Alguns dos jornalistas do The Washington Post dispensados num processo de reestruturação do jornal que levou a uma redução de cerca de 30% dos seus funcionários — o equivalente, refere o New York Times, a 300 profissionais das secções locais, internacional e desporto — foram apanhados pela decisão da administração em trabalhos fora do país. Em Milão, os enviados aos Jogos Olímpicos de Inverno decidiram continuar a trabalhar. Mas alguns jornalistas colocados em escritórios internacionais e zonas de guerra
A notícia de que o departamento de desporto do jornal seria fechado foi anunciada na passada quarta-feira pelo editor executivo, Matt Murray, que numa videoconferência com os funcionários explicou que vários jornalistas de outras secções iriam passar a cobrir também assuntos de desporto “como um fenómeno cultural e social”, escreve o New York Times. Rick Maese e Les Carpenter, dois jornalistas da secção, assistiram à reunião a partir dos seus postos de trabalho temporários em Milão, na sala de imprensa dos Jogos Olímpicos de Inverno, reportou o jornalista Chris Jones, da canadiana CBC. “Às 15h em Milão, Carpenter abriu o seu email. ‘Estou fora’, disse. Maese foi informado logo depois que seria mantido. ‘Parabéns’, disse Carpenter ao amigo”.
O Washington Post planeava enviar 12 jornalistas para a cobertura dos Jogos Olímpicos de Inverno. Entretanto, a equipa foi reduzida para quatro profissionais, com o reforço do correspondente de Roma. O anúncio do layoff veio dois dias antes da abertura do evento desportivo. Entretanto, a equipa de jornalistas decidiu continuar a trabalhar. Les Carpenter tem artigos publicados ainda na passada segunda-feira, 9 de fevereiro. “Eu tinha me preparado para essa possibilidade”, disse ao desportivo espanhol Marca. “Mas eu já sabia que ficaria se recebesse más notícias sobre o meu trabalho.

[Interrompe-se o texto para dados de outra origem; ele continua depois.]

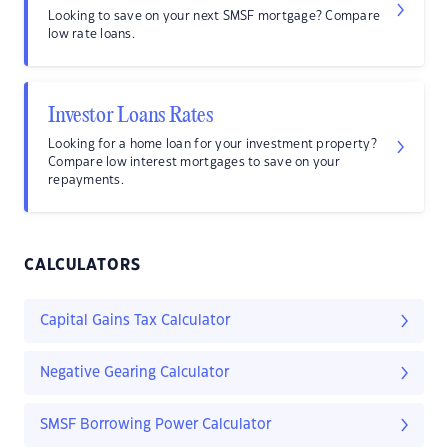
Looking to save on your next SMSF mortgage? Compare
low rate loans.
Investor Loans Rates
Looking for a home loan for your investment property?
Compare low interest mortgages to save on your
repayments.
CALCULATORS
Capital Gains Tax Calculator
Negative Gearing Calculator
SMSF Borrowing Power Calculator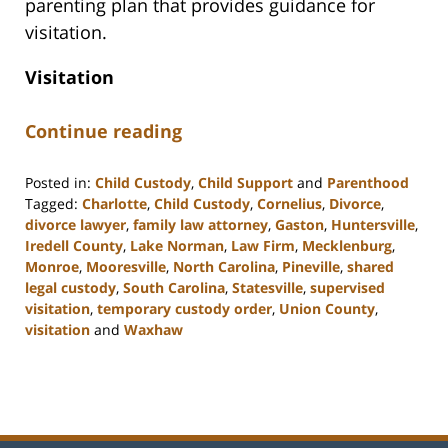
parenting plan that provides guidance for
visitation.
Visitation
Continue reading
Posted in:
Child Custody
,
Child Support
and
Parenthood
Tagged:
Charlotte
,
Child Custody
,
Cornelius
,
Divorce
,
divorce lawyer
,
family law attorney
,
Gaston
,
Huntersville
,
Iredell County
,
Lake Norman
,
Law Firm
,
Mecklenburg
,
Monroe
,
Mooresville
,
North Carolina
,
Pineville
,
shared
legal custody
,
South Carolina
,
Statesville
,
supervised
visitation
,
temporary custody order
,
Union County
,
visitation
and
Waxhaw
Updated:
February
28,
2023
5:01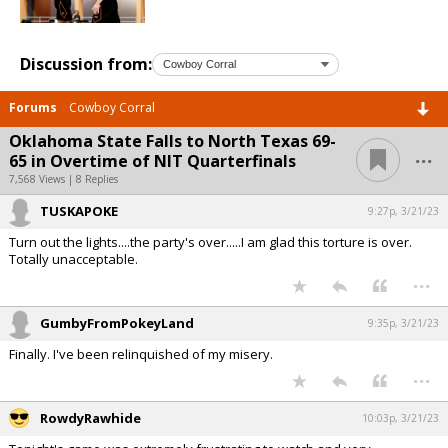
Discussion from:
Forums
Cowboy Corral
Oklahoma State Falls to North Texas 69-
...
65 in Overtime of NIT Quarterfinals
7,568 Views | 8 Replies
TUSKAPOKE
9:27p, 3/21/23
Turn out the lights....the party's over.....I am glad this torture is over.
Totally unacceptable.
...
GumbyFromPokeyLand
9:35p, 3/21/23
Finally. I've been relinquished of my misery.
...
RowdyRawhide
10:03p, 3/21/23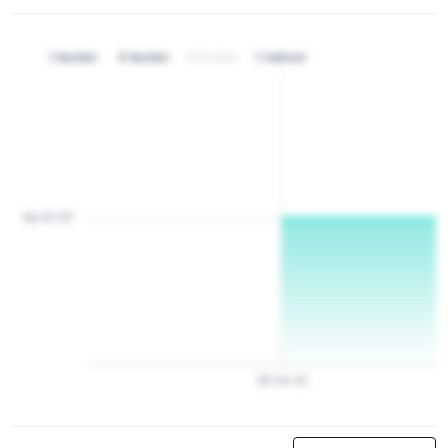
1 bulan
3 bulan
6 bulan
1 tahun
Rp 20 157
28
Jan
22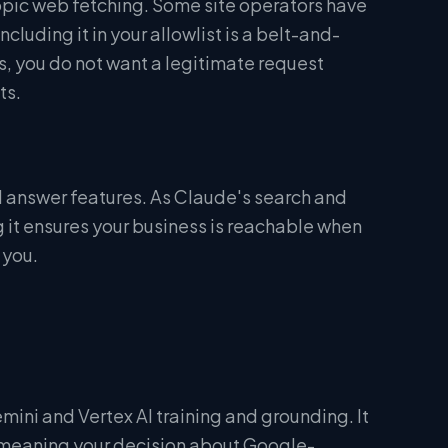
ropic web fetching. Some site operators have
uding it in your allowlist is a belt-and-
s, you do not want a legitimate request
ts.
 answer features. As Claude's search and
g it ensures your business is reachable when
 you.
ini and Vertex AI training and grounding. It
— meaning your decision about Google-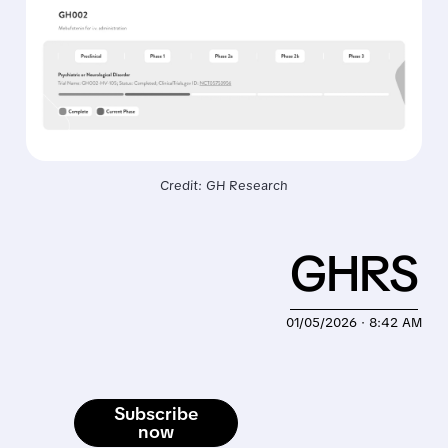
Credit: GH Research
GHRS
01/05/2026 · 8:42 AM
Subscribe
now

Um editor ligou-me e perguntou se eu queria voltar para casa e eu disse que não. Temos muitos leitores que admiraram o Washington Post ao longo dos anos, e eu quero escrever para eles. Eu sabia que eles iriam querer o melhor que eu pudesse dar daqui, eu sei que eu, como leitor do Post, gostaria disso. É o mínimo que posso fazer. Tenho certeza de que os meus outros três colegas aqui pensam o mesmo.”
O jornalista desportivo que começou no Washington Post em 2005 permanece funcionário do jornal até que o sindicato negocie um acordo. Ao jornal espanhol, Les Carpenter ainda faz uma ressalva. “Não vou queixar-me do WP e não vou criticar aqueles que tomaram as decisões”, disse, sobre Jeff Bezos, dono do jornal desde 2013, e Will Lewis, publisher que se demitiu apenas três dias após o anúncio do layoff.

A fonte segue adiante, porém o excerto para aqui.